Try it: Your answer must be the lines from the top of the listing below through the line that holds "limited to select Home Depot stores.", retyped exactly, with no pictures.

═════ The input

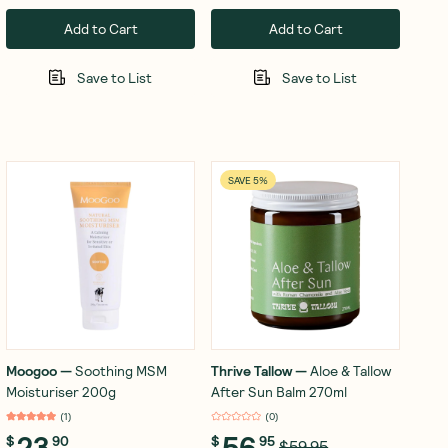
Add to Cart
Add to Cart
Save to List
Save to List
SAVE 5%
Moogoo
—
Soothing MSM
Thrive Tallow
—
Aloe & Tallow
Moisturiser 200g
After Sun Balm 270ml
(
1
)
(
0
)
23
56
$
90
$
95
$59.95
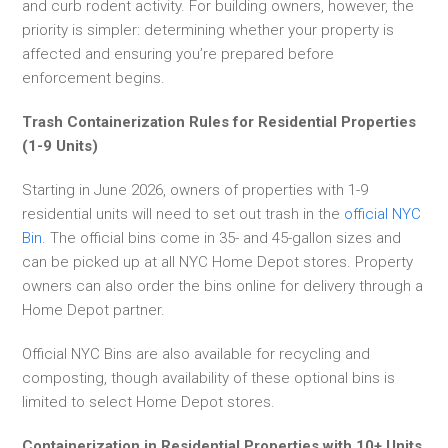
and curb rodent activity. For building owners, however, the
priority is simpler: determining whether your property is
affected and ensuring you’re prepared before
enforcement begins.
Trash Containerization Rules for Residential Properties
(1-9 Units)
Starting in June 2026, owners of properties with 1-9
residential units will need to set out trash in the
official NYC
Bin
. The official bins come in 35- and 45-gallon sizes and
can be picked up at all NYC Home Depot stores. Property
owners can also order the bins online for delivery through a
Home Depot partner.
Official NYC Bins are also available for recycling and
composting, though availability of these optional bins is
limited to select Home Depot stores.
Containerization in Residential Properties with 10+ Units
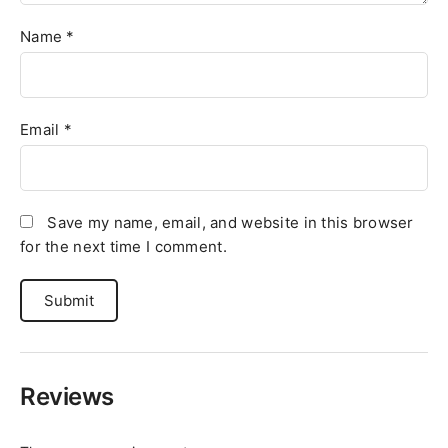
Name
*
Email
*
Save my name, email, and website in this browser
for the next time I comment.
Reviews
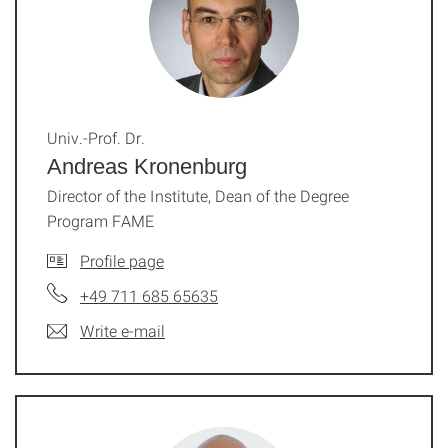
Univ.-Prof. Dr.
Andreas Kronenburg
Director of the Institute, Dean of the Degree
Program FAME
Profile page
+49 711 685 65635
Write e-mail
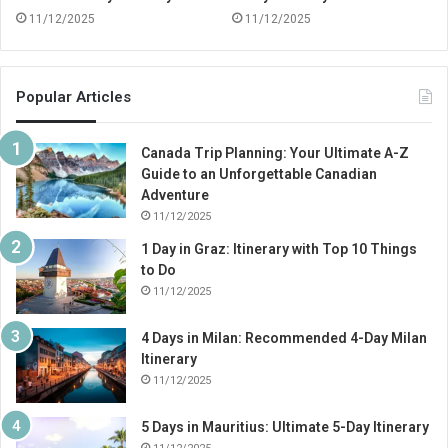
11/12/2025
11/12/2025
Popular Articles
Canada Trip Planning: Your Ultimate A-Z
Guide to an Unforgettable Canadian
Adventure
11/12/2025
1 Day in Graz: Itinerary with Top 10 Things
to Do
11/12/2025
4 Days in Milan: Recommended 4-Day Milan
Itinerary
11/12/2025
5 Days in Mauritius: Ultimate 5-Day Itinerary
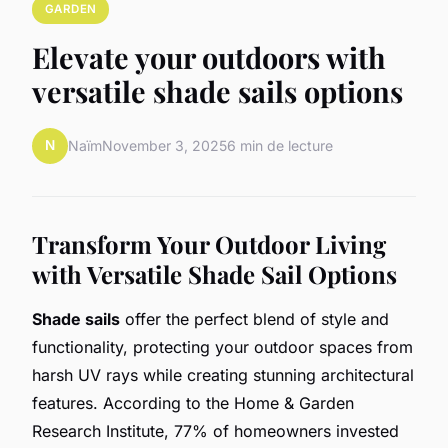
GARDEN
Elevate your outdoors with
versatile shade sails options
N
Naïm
November 3, 2025
6 min de lecture
Transform Your Outdoor Living
with Versatile Shade Sail Options
Shade sails
offer the perfect blend of style and
functionality, protecting your outdoor spaces from
harsh UV rays while creating stunning architectural
features. According to the Home & Garden
Research Institute, 77% of homeowners invested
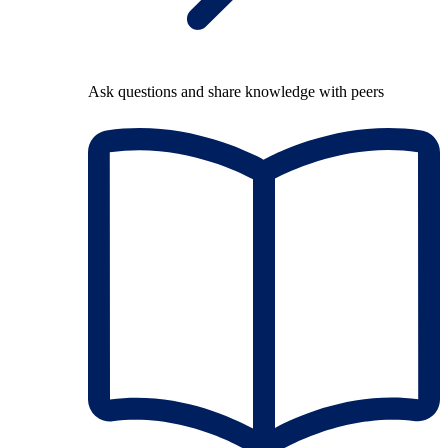
Ask questions and share knowledge with peers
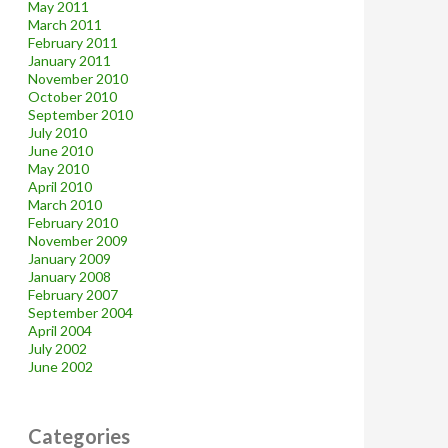
May 2011
March 2011
February 2011
January 2011
November 2010
October 2010
September 2010
July 2010
June 2010
May 2010
April 2010
March 2010
February 2010
November 2009
January 2009
January 2008
February 2007
September 2004
April 2004
July 2002
June 2002
Categories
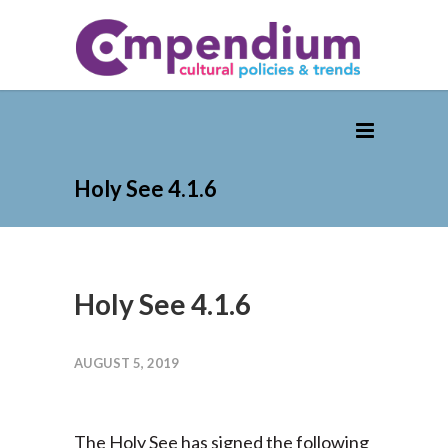
Holy See 4.1.6
Holy See 4.1.6
AUGUST 5, 2019
The Holy See has signed the following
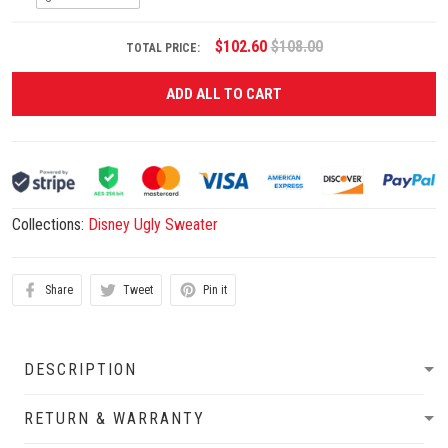
$102.60
$108.00
TOTAL PRICE:
ADD ALL TO CART
Collections:
Disney Ugly Sweater
Share
Tweet
Pin it
DESCRIPTION
RETURN & WARRANTY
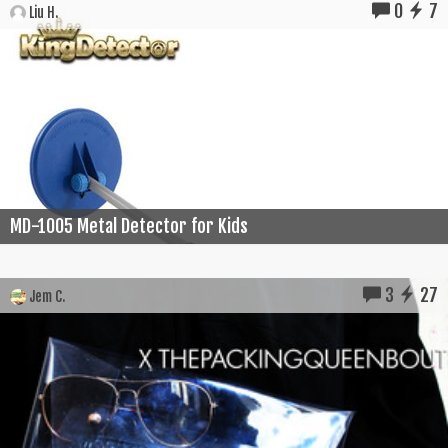
0
7
Liu H.
MD-1005 Metal Detector for Kids
3
27
Jem C.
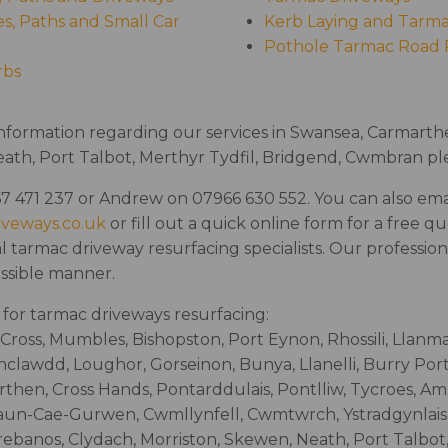
s, Paths and Small Car
Kerb Laying and Tarma
Pothole Tarmac Road 
rbs
information regarding our services in Swansea, Carmarthen
th, Port Talbot, Merthyr Tydfil, Bridgend, Cwmbran ple
7 471 237 or Andrew on 07966 630 552. You can also emai
iveways.co.uk
or fill out a quick online form for a free q
l tarmac driveway resurfacing specialists. Our professional
ossible manner.
for tarmac driveways resurfacing:
Cross, Mumbles, Bishopston, Port Eynon, Rhossili, Llanm
nclawdd, Loughor, Gorseinon, Bunya, Llanelli, Burry Por
rthen, Cross Hands, Pontarddulais, Pontlliw, Tycroes, A
n-Cae-Gurwen, Cwmllynfell, Cwmtwrch, Ystradgynlais, 
ebanos, Clydach, Morriston, Skewen, Neath, Port Talbot,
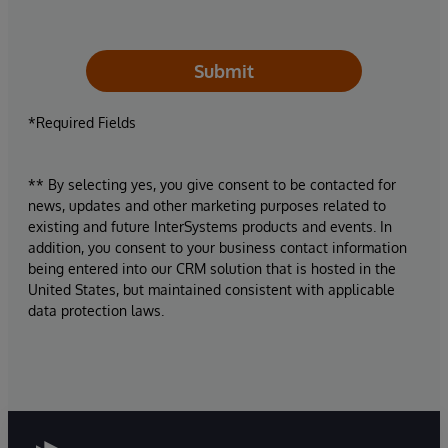
Submit
*Required Fields
** By selecting yes, you give consent to be contacted for
news, updates and other marketing purposes related to
existing and future InterSystems products and events. In
addition, you consent to your business contact information
being entered into our CRM solution that is hosted in the
United States, but maintained consistent with applicable
data protection laws.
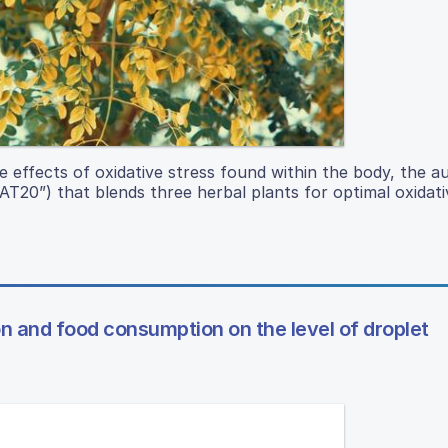
e effects of oxidative stress found within the body, the a
T20”) that blends three herbal plants for optimal oxidati
on and food consumption on the level of droplet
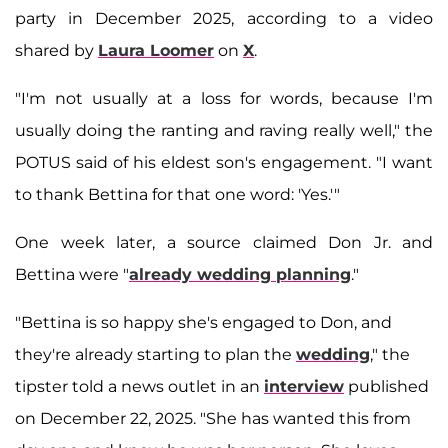
party in December 2025, according to a video
shared by
Laura Loomer
on
X
.
"I'm not usually at a loss for words, because I'm
usually doing the ranting and raving really well," the
POTUS said of his eldest son's engagement. "I want
to thank Bettina for that one word: 'Yes.'"
One week later, a source claimed Don Jr. and
Bettina were "
already wedding planning
."
"Bettina is so happy she's engaged to Don, and
they're already starting to plan the
wedding
," the
tipster told a news outlet in an
interview
published
on December 22, 2025. "She has wanted this from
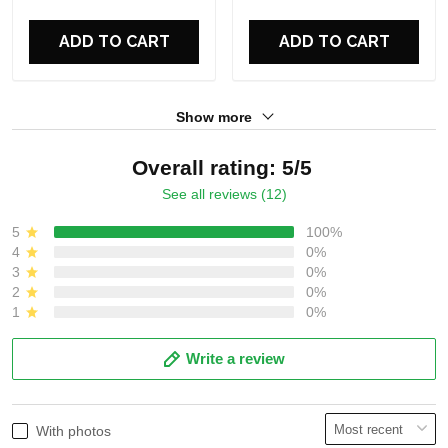
ADD TO CART
ADD TO CART
Show more
Overall rating: 5/5
See all reviews (12)
5
100%
4
0%
3
0%
2
0%
1
0%
Write a review
With photos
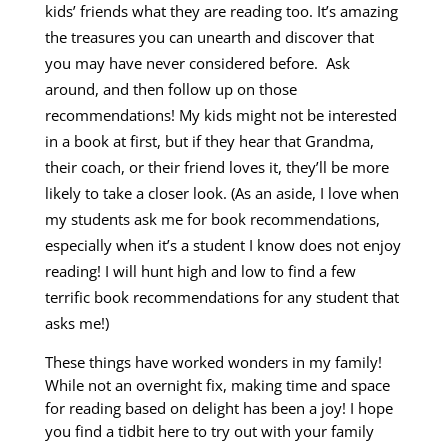
kids’ friends what they are reading too. It’s amazing
the treasures you can unearth and discover that
you may have never considered before. Ask
around, and then follow up on those
recommendations! My kids might not be interested
in a book at first, but if they hear that Grandma,
their coach, or their friend loves it, they’ll be more
likely to take a closer look. (As an aside, I love when
my students ask me for book recommendations,
especially when it’s a student I know does not enjoy
reading! I will hunt high and low to find a few
terrific book recommendations for any student that
asks me!)
These things have worked wonders in my family!
While not an overnight fix, making time and space
for reading based on delight has been a joy! I hope
you find a tidbit here to try out with your family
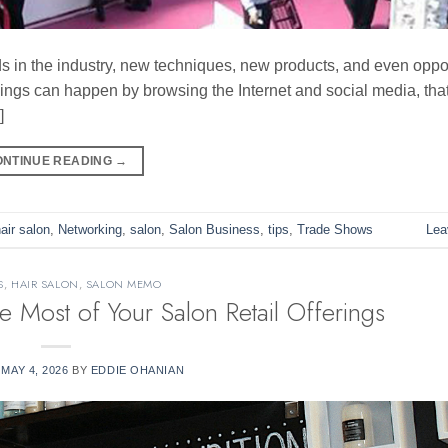
ds in the industry, new techniques, new products, and even oppor
things can happen by browsing the Internet and social media, tha
]
ONTINUE READING
→
air salon
,
Networking
,
salon
,
Salon Business
,
tips
,
Trade Shows
Lea
S
,
HAIR SALON
,
SALON MEMO
e Most of Your Salon Retail Offerings
N
MAY 4, 2026
BY
EDDIE OHANIAN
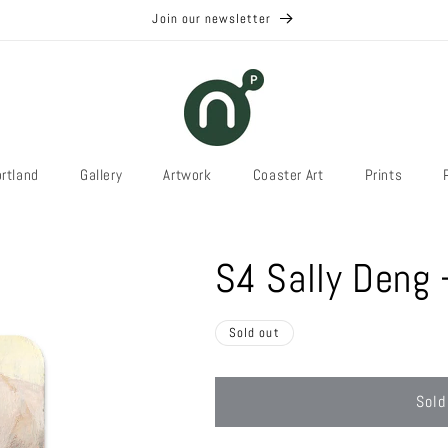
Join our newsletter
rtland
Gallery
Artwork
Coaster Art
Prints
S4 Sally Deng 
Sold out
Sold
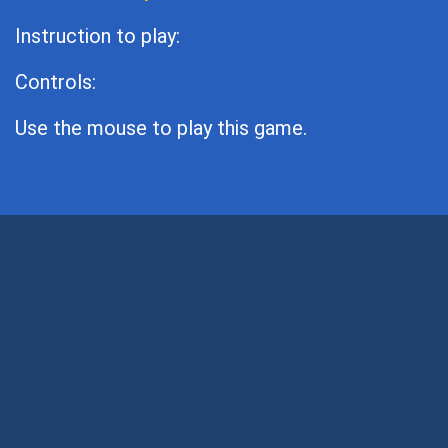
Instruction to play:
Controls:
Use the mouse to play this game.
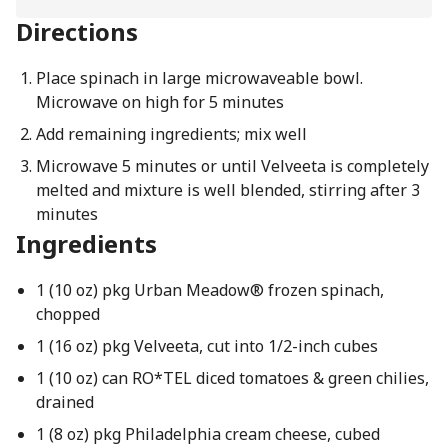
Directions
Place spinach in large microwaveable bowl.
Microwave on high for 5 minutes
Add remaining ingredients; mix well
Microwave 5 minutes or until Velveeta is completely
melted and mixture is well blended, stirring after 3
minutes
Ingredients
1 (10 oz) pkg Urban Meadow® frozen spinach,
chopped
1 (16 oz) pkg Velveeta, cut into 1/2-inch cubes
1 (10 oz) can RO*TEL diced tomatoes & green chilies,
drained
1 (8 oz) pkg Philadelphia cream cheese, cubed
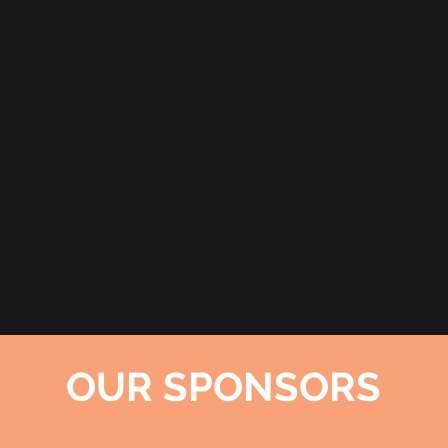
OUR SPONSORS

══════════

Exercise output:
Add to Cart
Add to Cart
Save to List
Save to List
SAVE 5%
Moogoo
—
Soothing MSM
Thrive Tallow
—
Aloe & Tallow
Moisturiser 200g
After Sun Balm 270ml
(
1
)
(
0
)
23
56
$
90
$
95
$59.95
and curb rodent activity. For building owners, however, the
priority is simpler: determining whether your property is
affected and ensuring you’re prepared before
enforcement begins.
Trash Containerization Rules for Residential Properties
(1-9 Units)
Starting in June 2026, owners of properties with 1-9
residential units will need to set out trash in the
official NYC
Bin
. The official bins come in 35- and 45-gallon sizes and
can be picked up at all NYC Home Depot stores. Property
owners can also order the bins online for delivery through a
Home Depot partner.
Official NYC Bins are also available for recycling and
composting, though availability of these optional bins is
limited to select Home Depot stores.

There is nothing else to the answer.